Ketika Kekuasaan Lebih Berharga dari Perdamaian
"Jika kekuasaan lebih dipertahankan daripada kemanusiaan, maka perang bukan lagi alat, melainkan tujuan itu sendiri."
Oleh Karnita
Pendahuluan
Asap menggantung di langit Gaza. Pada Selasa, 29 Juli 2025, bangunan-bangunan runtuh akibat bombardir Israel terlihat dalam foto yang disiarkan AP Photo/Jehad Alshrafi. Laporan tersebut dimuat di artikel Republika berjudul "Mengapa Netanyahu Tetap Memaksa Lanjutkan Perang Meski Ditentang Dunia Internasional?", tayang 6 Agustus 2025 di kanal Islam Digest.
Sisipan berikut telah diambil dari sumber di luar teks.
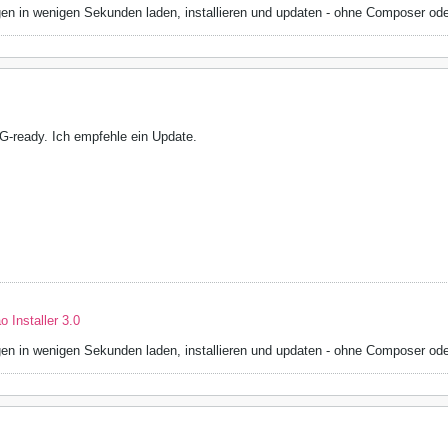
en in wenigen Sekunden laden, installieren und updaten - ohne Composer od
G-ready. Ich empfehle ein Update.
 Installer 3.0
en in wenigen Sekunden laden, installieren und updaten - ohne Composer od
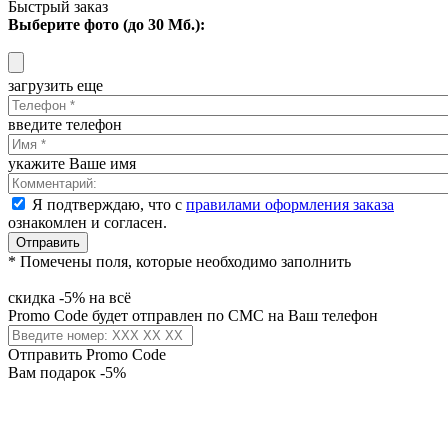
Быстрый заказ
Выберите фото (до 30 Мб.):
загрузить еще
введите телефон
укажите Ваше имя
Я подтверждаю, что с
правилами оформления заказа
ознакомлен и согласен.
Отправить
* Помечены поля, которые необходимо заполнить
скидка -5% на всё
Promo Code будет отправлен по СМС на Ваш телефон
Отправить Promo Code
Вам подарок -5%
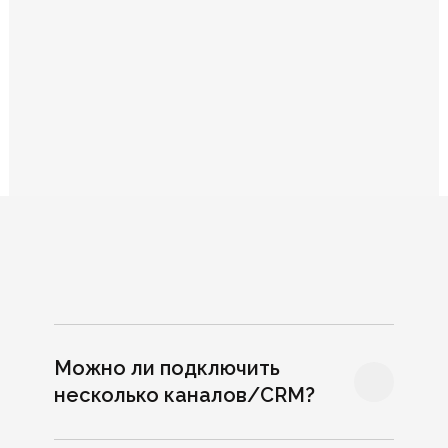
Тариф «Стандарт»
Webasyst, Beautybox, 1C,
Opencart и Mindbox.
Можно ли подключить
несколько каналов/CRM?
Telegram и WhatsApp
или Max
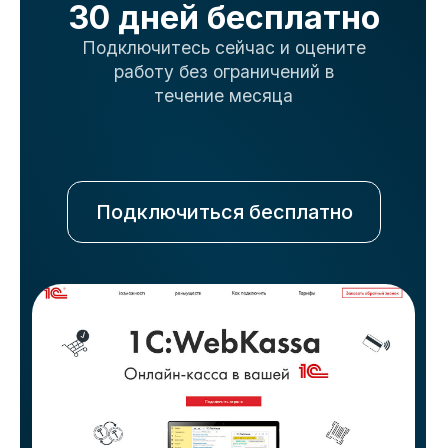
НКТ с помощью модуля WebNKT
05.08.2026
Единый QR-код в Казахстане: что
изменилось для бизнеса с 19 июля
Для бизнеса ключевое изменение — единый
межбанковский QR-код. Теперь
предприниматель может принимать
безналичную оплату от клиентов всех банков
— участников системы по одному QR-коду.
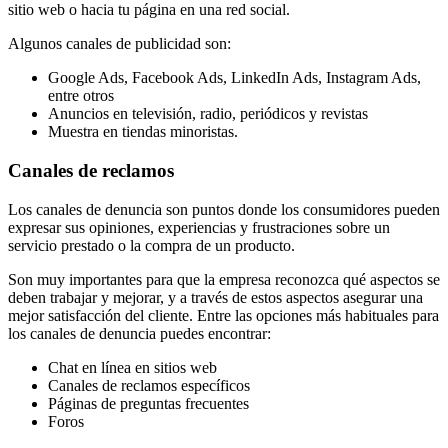
sitio web o hacia tu página en una red social.
Algunos canales de publicidad son:
Google Ads, Facebook Ads, LinkedIn Ads, Instagram Ads,
entre otros
Anuncios en televisión, radio, periódicos y revistas
Muestra en tiendas minoristas.
Canales de reclamos
Los canales de denuncia son puntos donde los consumidores pueden
expresar sus opiniones, experiencias y frustraciones sobre un
servicio prestado o la compra de un producto.
Son muy importantes para que la empresa reconozca qué aspectos se
deben trabajar y mejorar, y a través de estos aspectos asegurar una
mejor satisfacción del cliente. Entre las opciones más habituales para
los canales de denuncia puedes encontrar:
Chat en línea en sitios web
Canales de reclamos específicos
Páginas de preguntas frecuentes
Foros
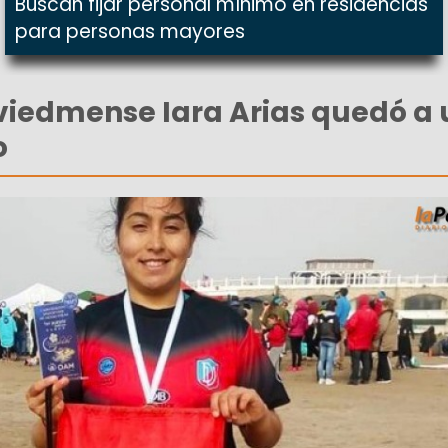
Buscan fijar personal mínimo en residencias
para personas mayores
viedmense Iara Arias quedó a 
o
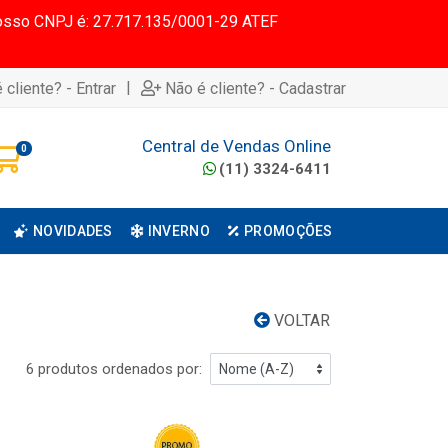
 Nosso CNPJ é: 27.717.135/0001-29 ATEF
|
 cliente? - Entrar
Não é cliente? - Cadastrar
Central de Vendas Online
0
(11) 3324-6411
NOVIDADES
INVERNO
PROMOÇÕES
VOLTAR
6 produtos ordenados por:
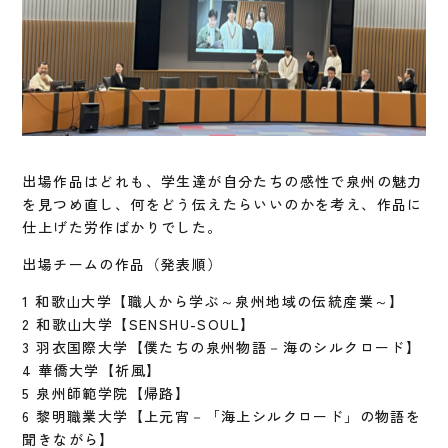
出場作品はどれも、学生達が自分たちの感性で泉州の魅力
を見つめ直し、何をどう伝えたらいいのかを考え、作品に
仕上げた労作ばかりでした。
出場チームの作品（発表順）
1 和歌山大学【職人から学ぶ～泉州地域の伝統産業～】
2 和歌山大学【SENSHU-SOUL】
3 羽衣国際大学【僕たちの泉州物語－海のシルクロード】
4 華僑大学【祈風】
5 泉州師範学院【帰路】
6 黎明職業大学【上元宵－「海上シルクロード」の物語を
聞きながら】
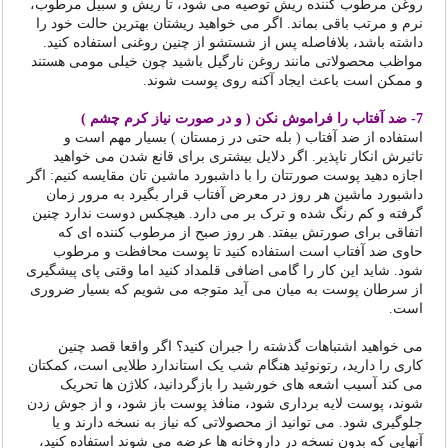
روغن مرطوب کننده ریش توصیه می شود، تا ریش و سبیل مرطوب،
نرم و مرتب باقی بماند. اگر می خواهید ریشتان بهترین حالت خود را
داشته باشد، بلافاصله پس از شستشو از چنین روغنی استفاده کنید.
مواظب محصولاتی مانند روغن نارگیل باشید چون خیلی مومی هستند
و ممکن است باعث ایجاد آکنه روی پوست شوند.
7- ضد آفتاب را فراموش نکن ( و در صورت نیاز کرم چشم )
استفاده از ضد آفتاب ( بله حتی در زمستان ) بسیار مهم است و
تاثیرش انکار ناپذیر. اگر دلایل بیشتری برای قانع شدن می خواهید
اجازه دهید پوست صورتتان را با داشبورد ماشین تان مقایسه کنیم: اگر
داشبورد ماشین هر روز در معرض آفتاب قرار بگیرد به مرور زمان
گرفته و کم رنگ شده و ترک بر می دارد. هیچکس دوست ندارد چنین
اتفاقی برای صورتش بیفتد. هر روز صبح از مرطوب کننده ای که
حاوی ضد آفتاب است استفاده کنید تا پوست محافظت و مرطوب
شود. شاید این کار را گامی اضافی قلمداد کنید اما وقتی پای پیشگیری
از سرطان پوست به میان می آید متوجه می شویم که بسیار ضروری
است.
می خواهید اشتباهات گذشته را جبران کنید؟ اگر واقعا قصد چنین
کاری را دارید، رتونوئید هنگام شب یک استاندارد طلایی است، کمکتان
می کند آسیب اشعه های خورشید را بازگردانید، کلاژن ها تحریک
شوند، پوست لایه برداری شود، منافذ پوست باز شود، و از جوش زدن
جلوگیری شود. می توانید از محصولاتی که نیاز به نسخه دارند و یا
آنهایی که بدون نسخه در داروخانه ها عرضه می شوند استفاده کنید،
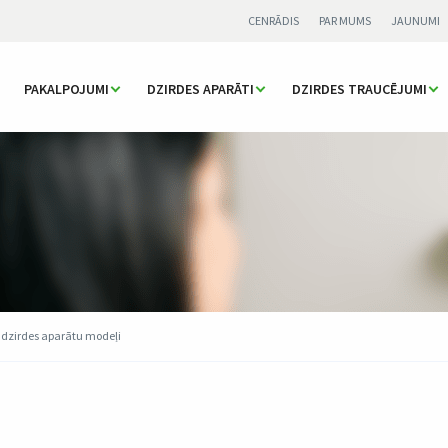
CENRĀDIS
PAR MUMS
JAUNUMI
PAKALPOJUMI
DZIRDES APARĀTI
DZIRDES TRAUCĒJUMI
ie dzirdes aparātu modeļi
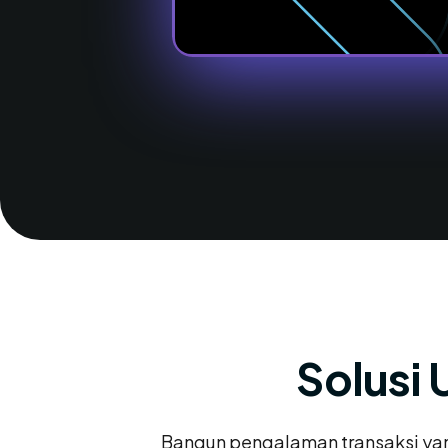
Solusi 
Bangun pengalaman transaksi yang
Tulisan yang ditulis Redaktur Nashih Nashrullah ini memberikan narasi mendalam. Ia menguraikan kompleksitas politik internal Israel dan eskalasi kekerasan terhadap warga Gaza dengan penuh tanggung jawab. Penulis artikel ini layak diapresiasi karena mengangkat sisi kelumpuhan moral dan kemanusiaan di balik retorika perang.
Penulis tertarik karena tema ini bukan semata isu luar negeri, tetapi juga soal nurani global. Narasi yang digambarkan dalam artikel mengusik kesadaran tentang bagaimana kekuasaan bisa mengorbankan martabat manusia. Dalam dunia yang makin terpolarisasi, suara-suara seperti ini sangat penting untuk membangun solidaritas lintas bangsa.
1. Kekuasaan dan Ilusi Kemenangan
Netanyahu terus menggalang justifikasi agresi di Jalur Gaza. Ia membungkusnya dalam narasi pembebasan sandera dan keamanan nasional. Namun kenyataannya, kekuasaanlah yang lebih diutamakan ketimbang penyelesaian konflik.
Artikel Republika menunjukkan bahwa Netanyahu menolak semua opsi damai yang ditawarkan. Bahkan laporan intelijen Israel sendiri mengungkap keraguan dan keberatan militer terhadap pendudukan ulang Gaza. Hal ini menandakan bahwa keputusan melanjutkan perang bukan soal strategi, tapi kalkulasi politik pribadi.